# debunking the long held belief...



## Big Dogs Little Pigs (Nov 10, 2012)

that a fish's stomach is only as big as its eye.



kole tang went from qt to dt last weekend. finally got a decent pic. hard to do since he never stops moving!


----------



## badxgillen (Aug 20, 2010)

That saying certainly is a myth. The yellow eye looks really good, I know I love mine, definitely a helpful guy to have around. I hate it when my fish prop themselves on my circ pumps, it just scares me sometimes.


----------



## jaysee (Dec 9, 2009)

Anyone who's ever filleted a fish knows that's a myth. I've even dissected a tetra to prove it.


----------



## Big Dogs Little Pigs (Nov 10, 2012)

that is one of the favorite perches of both of my hawkfish. i used to worry about it but i think a strong, healthy fish is in very minimal danger of getting stuck.


----------



## badxgillen (Aug 20, 2010)

I know I know...It still bugs me. My blennies perch off and on and I just wish they found a rock or something. Good looking pair of Long noses there, is that the front of the tank were they can watch you,Just waiting?They sure are not camera shy either.


----------



## Big Dogs Little Pigs (Nov 10, 2012)

LOL yup, right front corner. they are pretty much always together, sometimes they perch on a particular rock. i keep waiting for some spawning behavior, i see them doing a dance about every night. heck, i'm not even sure it's a pair but i can hope, right? 

they are just the opposite of camera shy. i've NEVER had trouble get a picture of them!


----------



## badxgillen (Aug 20, 2010)

One day I will take the risk and snag another hawk but right now I am to chicken. I bet you do have a pair, just give them time.


----------



## Big Dogs Little Pigs (Nov 10, 2012)

how big is your tank? mine is 75g. i combined 2 biocubes when i upgraded back in april. the first hawfish (lighter colored one) i've had for about 8 months. i was at the lfs a couple of months ago and saw the other one. it's coloring is a bit unusual, much darker than it's partner. it was also much smaller. i did some research, asked a few people and decided to pull the trigger. it has almost caught up in size and has kept it's dark coloring. when i moved him from qt to dt, i used one of those net breeders for live bearing fresh water fish, put it in the big tank and kept him in it for several hours. once the first hawk stopped paying any attention to it, i released it and they have been besties ever since.

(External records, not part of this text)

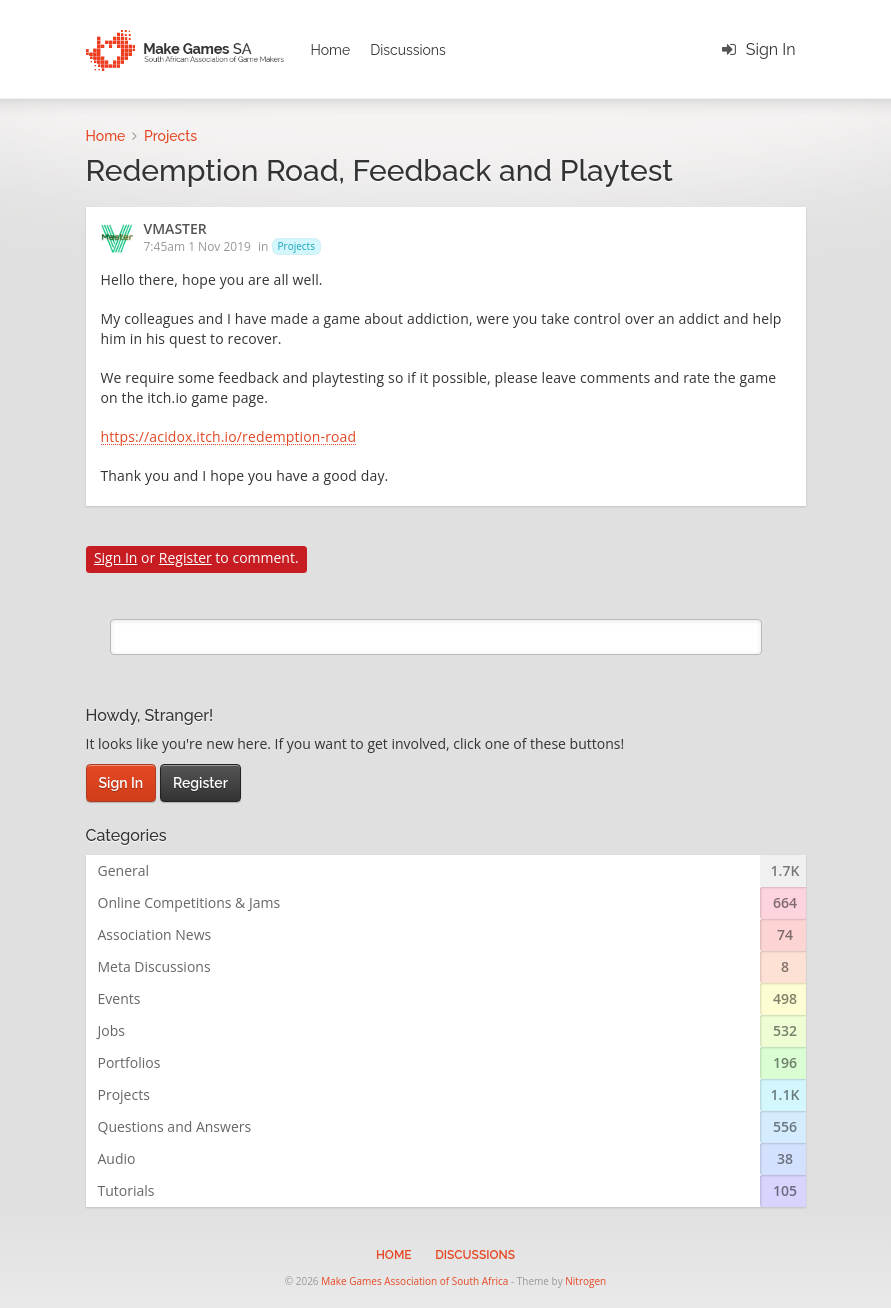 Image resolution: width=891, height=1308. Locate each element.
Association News (155, 934)
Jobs (111, 1030)
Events (119, 998)
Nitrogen (585, 1281)
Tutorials (126, 1190)
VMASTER (175, 230)
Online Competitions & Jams (189, 902)
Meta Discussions (154, 966)
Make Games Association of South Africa (414, 1281)
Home (331, 50)
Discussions (408, 50)
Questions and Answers (175, 1126)
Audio (117, 1158)
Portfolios (129, 1062)
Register (185, 557)
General (124, 870)
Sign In (771, 49)
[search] (436, 637)
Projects (296, 246)
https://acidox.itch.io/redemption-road (229, 438) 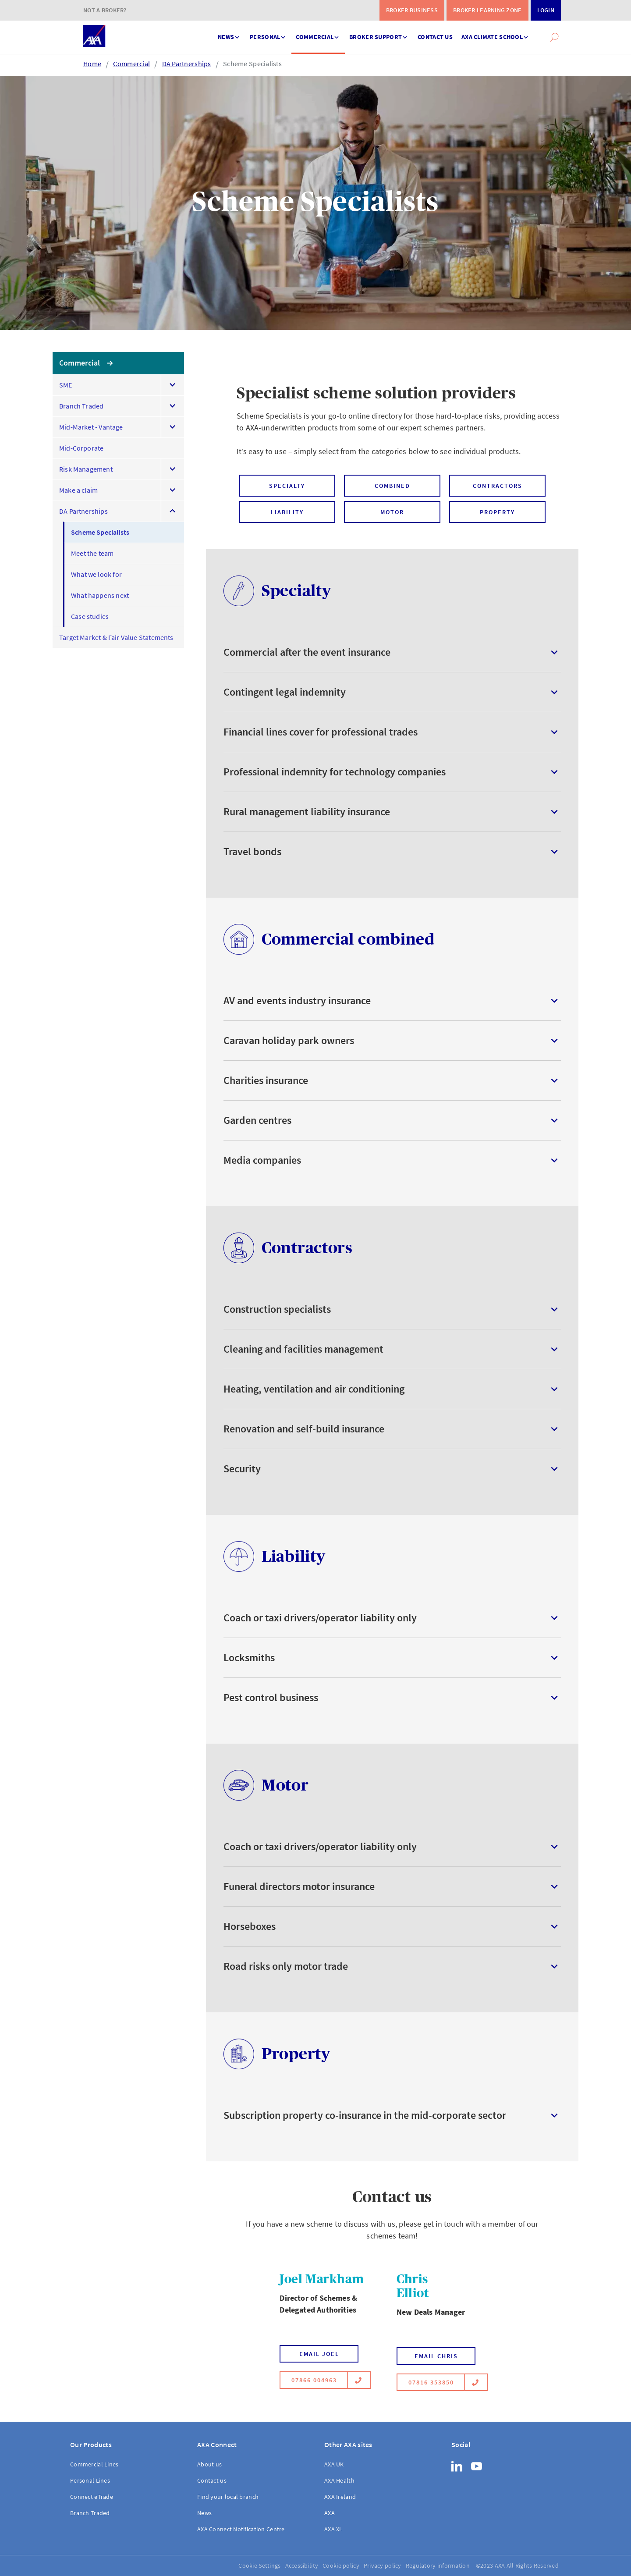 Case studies (90, 616)
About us (209, 2464)
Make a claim (78, 490)
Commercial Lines (94, 2464)
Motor (392, 512)
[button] (554, 37)
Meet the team (92, 553)
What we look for (96, 574)
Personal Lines (90, 2480)
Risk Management (86, 469)
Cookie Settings (259, 2565)
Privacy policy (382, 2565)
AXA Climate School (495, 33)
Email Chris (436, 2356)
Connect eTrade (91, 2497)
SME (65, 384)
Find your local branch (228, 2497)
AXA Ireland (340, 2497)
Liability (287, 512)
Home (92, 63)
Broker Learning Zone (487, 10)
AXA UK (334, 2464)
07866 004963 (319, 2380)
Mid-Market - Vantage (91, 427)
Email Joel (319, 2354)
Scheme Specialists (252, 63)
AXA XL (333, 2529)
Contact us (435, 37)
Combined (392, 486)
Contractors (497, 486)
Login (545, 10)
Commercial (318, 33)
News (229, 33)
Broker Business (412, 10)
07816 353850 (436, 2382)
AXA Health (339, 2480)
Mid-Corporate (81, 448)
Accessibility (302, 2565)
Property (497, 512)
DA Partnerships (186, 63)
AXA (329, 2513)
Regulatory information (438, 2565)
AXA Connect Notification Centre (241, 2529)
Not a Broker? (105, 10)
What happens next (100, 595)
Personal (268, 33)
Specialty (287, 486)
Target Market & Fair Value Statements (116, 637)
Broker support (379, 33)
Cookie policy (341, 2565)
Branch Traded (81, 406) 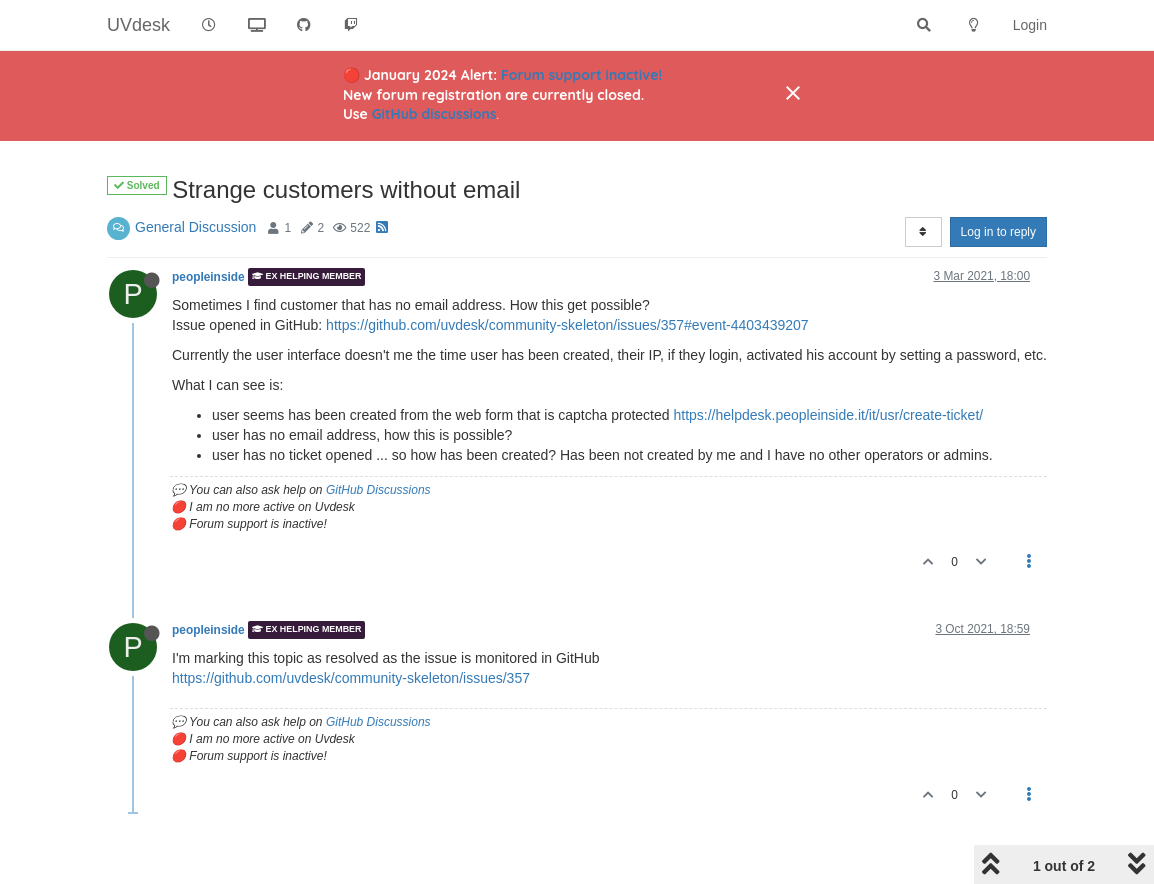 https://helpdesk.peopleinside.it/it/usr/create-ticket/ (828, 415)
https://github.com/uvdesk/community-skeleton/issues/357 (351, 678)
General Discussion (195, 227)
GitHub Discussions (378, 490)
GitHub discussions (434, 114)
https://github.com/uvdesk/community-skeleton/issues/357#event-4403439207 (567, 325)
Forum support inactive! (581, 75)
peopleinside (208, 277)
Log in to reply (998, 232) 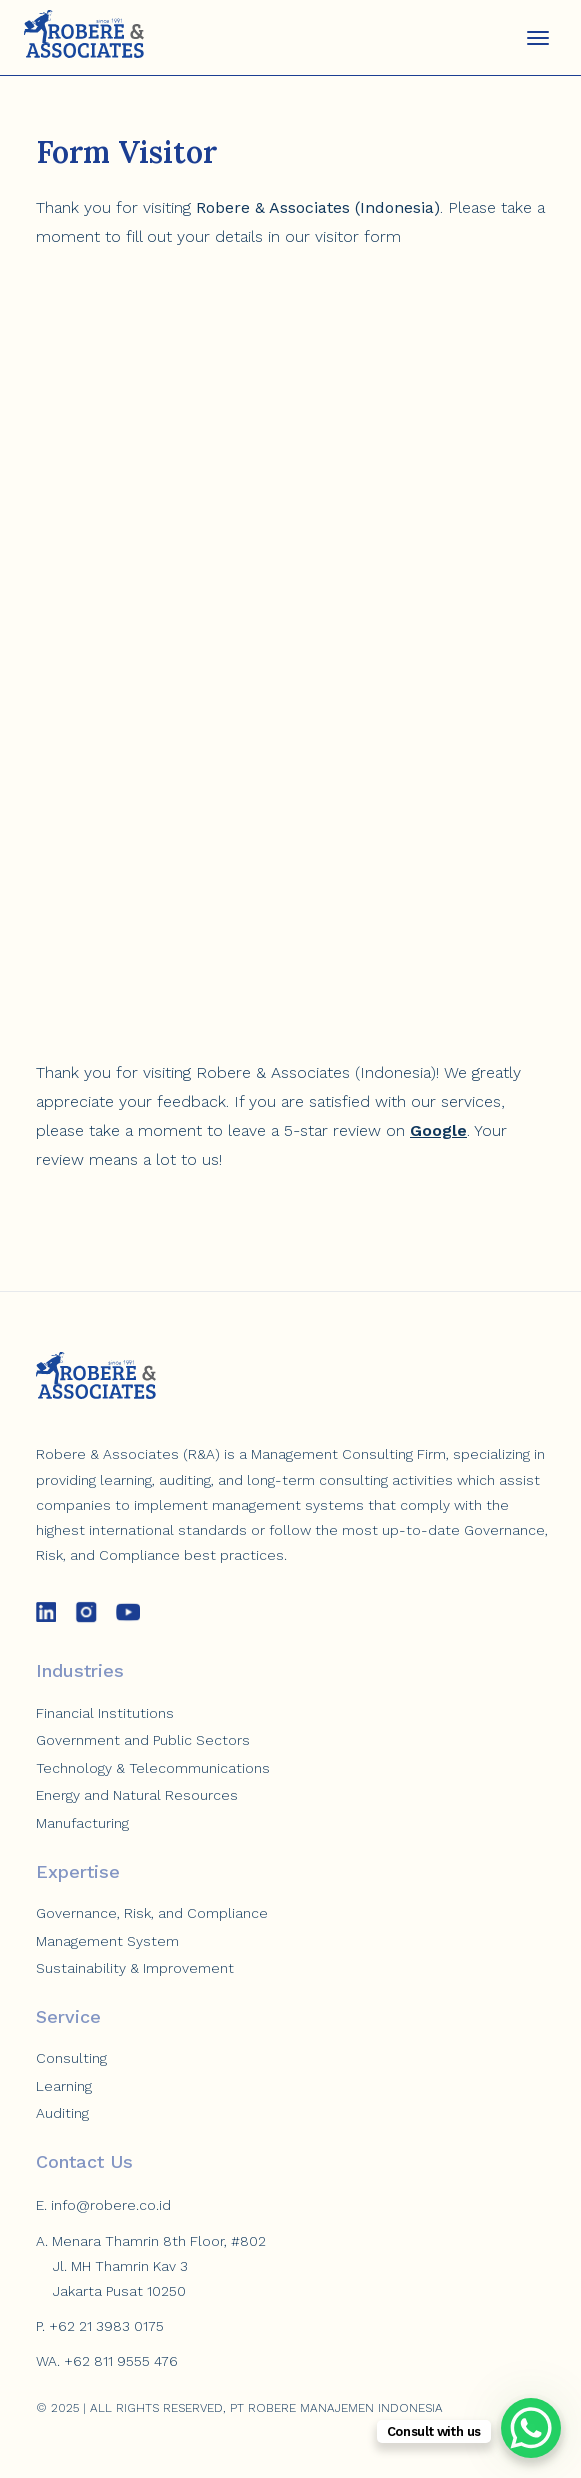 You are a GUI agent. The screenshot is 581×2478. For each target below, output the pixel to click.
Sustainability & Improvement (135, 1968)
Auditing (62, 2113)
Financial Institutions (105, 1713)
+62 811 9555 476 (121, 2361)
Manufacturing (82, 1823)
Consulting (71, 2058)
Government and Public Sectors (143, 1740)
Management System (107, 1941)
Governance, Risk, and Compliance (152, 1913)
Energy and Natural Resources (137, 1795)
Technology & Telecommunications (153, 1768)
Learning (64, 2086)
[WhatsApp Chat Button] (531, 2428) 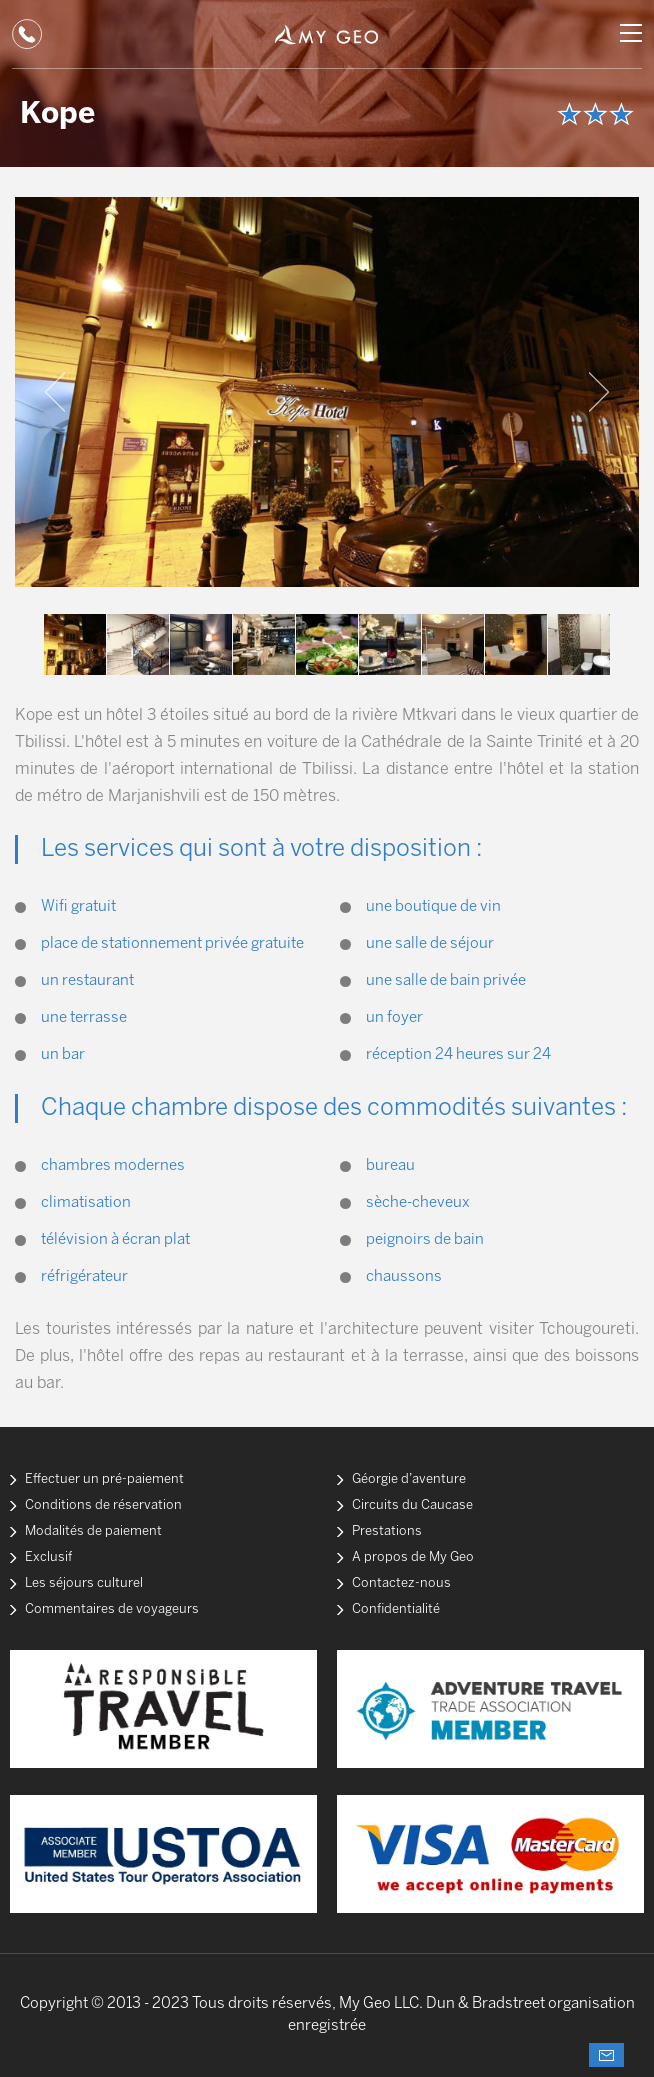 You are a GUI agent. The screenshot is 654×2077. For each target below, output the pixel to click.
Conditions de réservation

i say go for it! their behavior together is both fun and fascinating to watch. if they do separate, like during feeding when they are chasing food around, as soon as they are done eating, they seek each other out and stay together. i've heard that they have spawned in captivity although the young have never been raised successfully. when my actinics come on at night is when i see them dancing.


----------



## badxgillen (Aug 20, 2010)

I have a few tanks but the hawk fish I really want a mate for is my redspotted hawk and he is in a 40 breeder. I will certainly try out the breeder box when I find one I like.Would beat catching him out if things did not work out.


----------



## Big Dogs Little Pigs (Nov 10, 2012)

this is the one i have...


it's all plastic/netting, no metal parts. it's probably about 6-7" square, plenty of room for a smallish fish for a few hours, maybe even a day or two if necessary. i used it when i added my mccosker's wrasse, too.


----------



## badxgillen (Aug 20, 2010)

I have yet to see one without the little metal tabs but I will check my Local Fish Store next time I am in.


----------



## Mikaila31 (Dec 18, 2008)

dunno about fish, but my eyes are bigger than my stomach.
_Posted via Mobile Device_


----------



## Big Dogs Little Pigs (Nov 10, 2012)

badxgillen said:


> I have yet to see one without the little metal tabs but I will check my Local Fish Store next time I am in.


here's the one i have. found it at my lfs.
Penn-Plax Deluxe Net Breeder



Mikaila31 said:


> dunno about fish, but my eyes are bigger than my stomach.
> _Posted via Mobile Device_




would you like a piece of this cheesecake i'm about to indulge in? ;-)


----------